Geldiğinde epey geç olmuştu. Kızağa bindiler,üzerlerine battaniyeleri örttüler. Yüzlerini iyice kapattılar.Bir kırbaç sesiyle kızağa koşulu olan atlar ileri doğru atladı.Karanlıkta beyaz kar yol veriyordu onlara.İki köy arasını yarılamışlardı ki atlar huysuzlanmaya başladılar. Bir türlü ileri gitmiyorlardı. Kırbaç darbelerine şaha kalkarak cevap veriyorlardı. Birden kurt ulumalarıyla irkildiler bir an. Gözleri bir ateş gibi parlıyordu. Üzerlerine hamle etmek için zaman kolluyorlardı.İleri gidemiyor, geri de dönemiyorlardı. Mustafa battaniye altındaki resmi yazıları ve Tebliğler Dergilerini meşale gibi yaparak çakmağını çaktı, ateşe verdi. Bir anda etraf ışıl ışıl oldu. Yanlarına kadar gelen kurtlar kaçışmaya başladılar. Uzaklaşmadılar gene de. Ulumalar çoğaldı, kağıtlar yakıldı. Mustafa öğretmen ve arkadaşları sürekli ıslık çalıyor ve yardım istiyorlardı. Yakacakları tükenince battaniyeleri ateşe verdiler. İbrahim öğretmen ‘’imdat’’ diye bağırdı gücü yettiğince. Sesi yankılandı karanlık gecede. Battaniyelerin yanmasıyla kızakta ateş almıştı. Atların bağlandığı kayışlar yandığından atlar da başını alıp gitmişlerdi. Mustafa poşetlerdeki balıkları atmaya başladı kurtlara doğru.Her balığın yere düşüşünde almak için birbirleriyle yarışıyorlardı sanki. Kızak yanıyor ayakları karda donuyordu.Ama onlar bunun farkında bile değillerdi. Dördü birden bağırmaya başladılar’’imdat’’ diye.Battaniyeler ve kızağın tahtaları bitmiş, ortalık birden karanlığa gömülmüştü.Ne yapacaklarını şaşırmışlardı.Kurtların nefeslerini enselerinde hissediyorlardı.

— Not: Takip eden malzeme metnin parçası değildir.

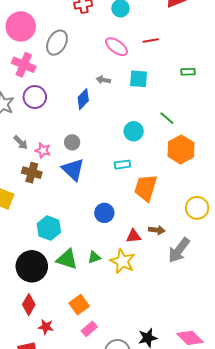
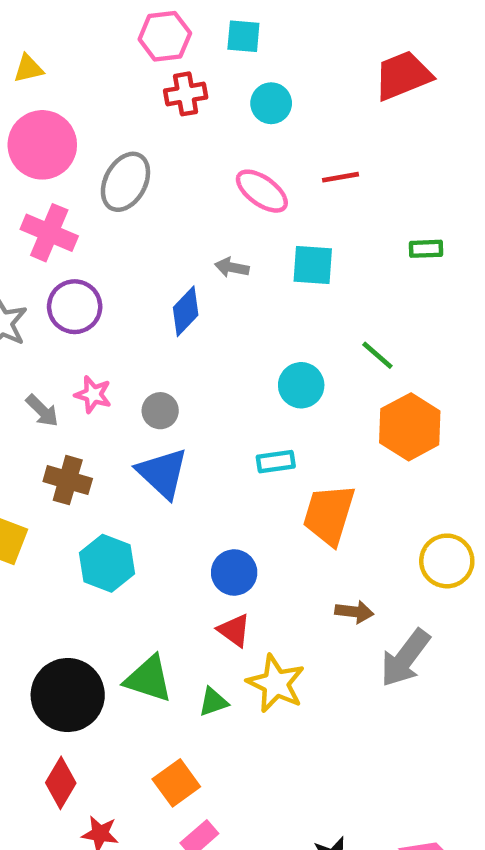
pink star: (43, 150) -> (93, 395), moved
cyan hexagon: (49, 228) -> (107, 563), moved
red triangle: (134, 236) -> (234, 630), moved, turned 42
green triangle: (94, 257) -> (213, 702), moved

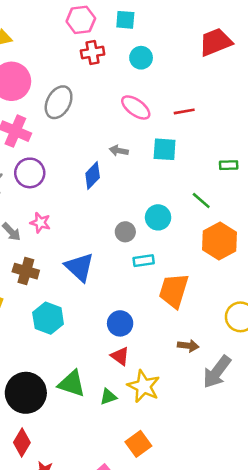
red line: (340, 177) -> (184, 111), moved
green rectangle: (426, 249) -> (229, 165), moved
gray circle: (160, 411) -> (125, 232), moved
orange square: (176, 783) -> (138, 444), moved

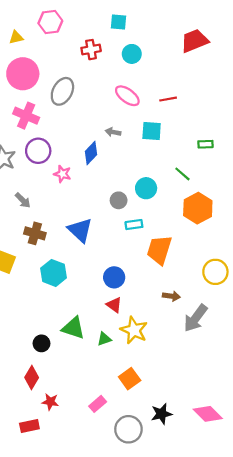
pink hexagon: (81, 20) -> (50, 22), moved
pink star: (40, 223) -> (62, 174), moved
black circle: (26, 393) -> (41, 343), moved, size x0.5

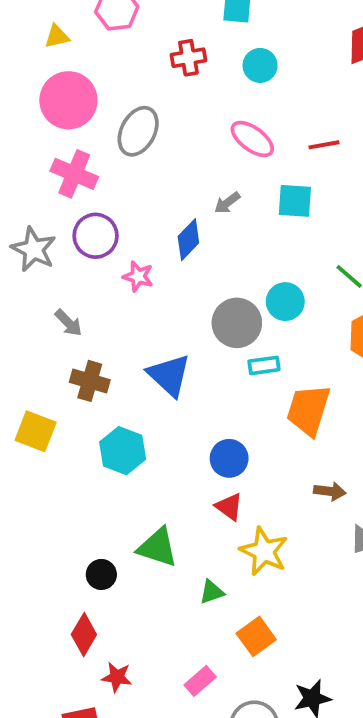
gray arrow: (113, 132) -> (227, 203), turned -48
gray circle: (119, 200) -> (237, 323), size x1.6
green triangle: (104, 339) -> (212, 592), moved

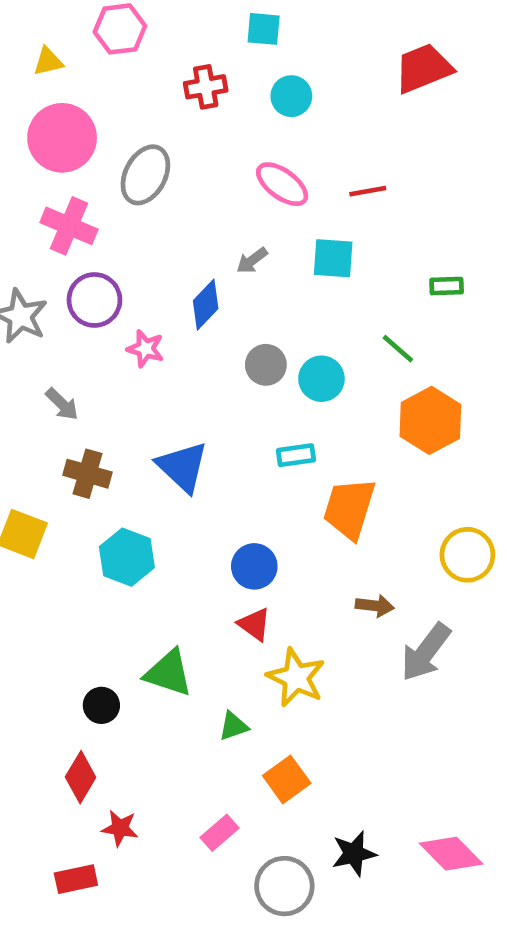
gray circle: (237, 323) -> (266, 365), moved, size x0.7

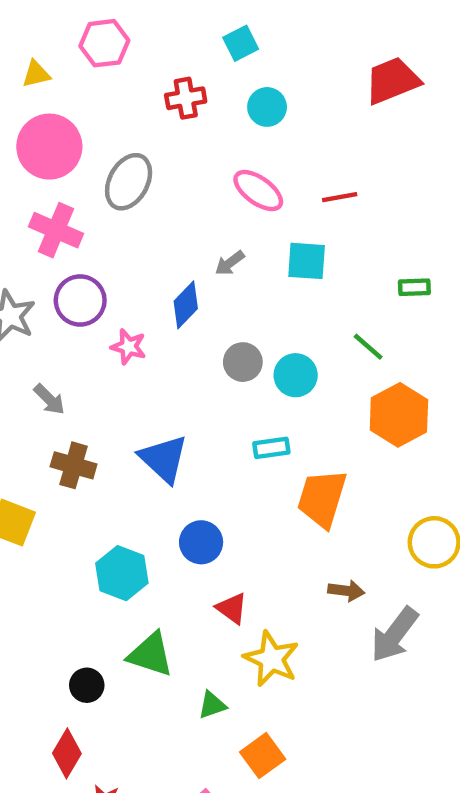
cyan square: (264, 29) -> (241, 43), turned -32
cyan hexagon: (127, 557) -> (122, 573), moved
blue circle: (254, 566) -> (201, 542), moved

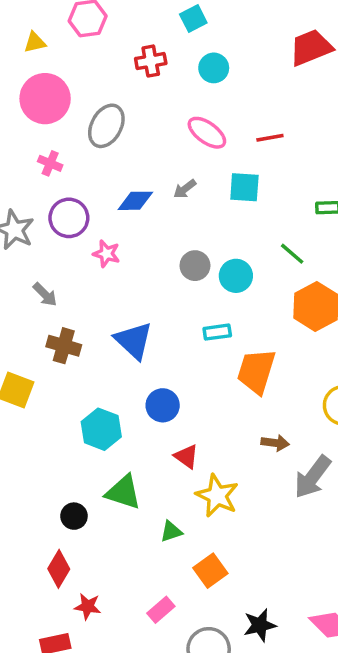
pink cross: (56, 230) -> (50, 163), size x0.6
blue diamond: (186, 305) -> (135, 201), moved, turned 45

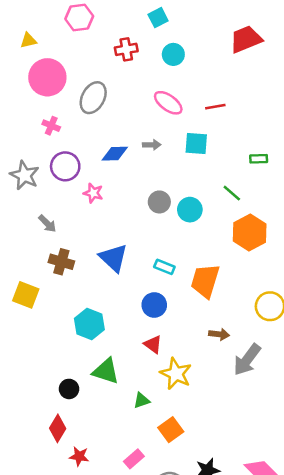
yellow triangle: (35, 42) -> (28, 40), moved
gray arrow: (185, 189) -> (152, 145), turned -144
cyan rectangle: (217, 332) -> (164, 267), moved, turned 30
blue circle: (163, 405) -> (154, 305), moved

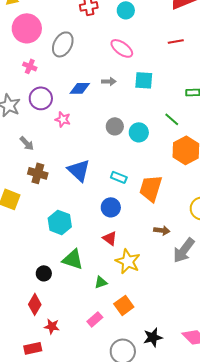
red line: (215, 107) -> (176, 41), moved
pink rectangle: (134, 459) -> (95, 319), moved

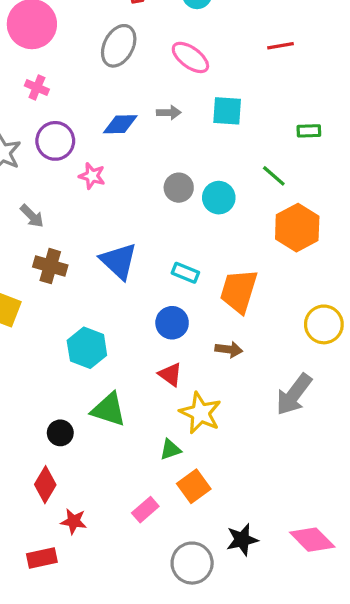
gray ellipse: (63, 44) -> (119, 46), moved
brown arrow: (162, 230) -> (229, 349), moved
green triangle: (101, 282) -> (170, 450), moved

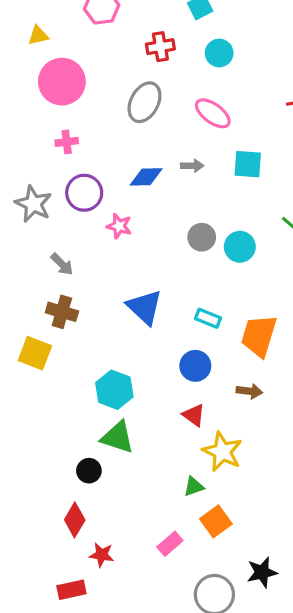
pink cross: (37, 87) -> (67, 142), turned -30
brown cross: (50, 266) -> (62, 312), moved
green triangle: (109, 410) -> (118, 437), moved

Birden Korko köyü tarafından köpek ulumaları ve silah sesleriyle kendilerine geldiler. Gelen köpekler kurtlara saldırdılar. Silah sesleri gecenin karanlığını yırtıyordu.Köyden gelenler kurtları kovmuş.Dört kişiyi sırtlarına alarak geri dönmüşlerdi.Kendilerine geldiklerinde ayaklarının karla ovulduğunu gördüler.
Etraflarına köylüler toplanmış, her biri yardım yapmak için birbirleriyle yarışıyorlardı.
1979
YORUMLAR
öğrencilerimize "yaparak, yaşayarak öğrenme"yi öğretiriz. Öğretmenlerin de yaşayarak öğrenceği çok şey varmış meğer, farklı kültürleri ve çevreleri...doğuya giden bir çok öğretmenin benzer anılar yaşadığı bilinir ve hiç tanımadığın bir el uzanır kuratrır onları, anıların en güzeli olarak saklanır belleklerinde... ne güzel anlatmışsınız, kaleminize sağlık...
Kurtlar!Anadolu efsanesinin gizemli yanı.Kurt hikayeleriyle büyüdük dayımın köy yolunda kış kıyamette kurtların arasısnda kaldığını ne ilginç gözlerle izlerdim ne çok.
Ama geçenlerde cep telefonundan ,Niğde'nin köylerinden kangal köpeklerinin bir kurdu nasıl parçaladığını büyük bir zevkle çekip izleyen bir zihniyettense doğanın bir ürünü olan kurdun tarafında yer tuttum bu kez.
İnsan daha acımasız bence kurda nazaran.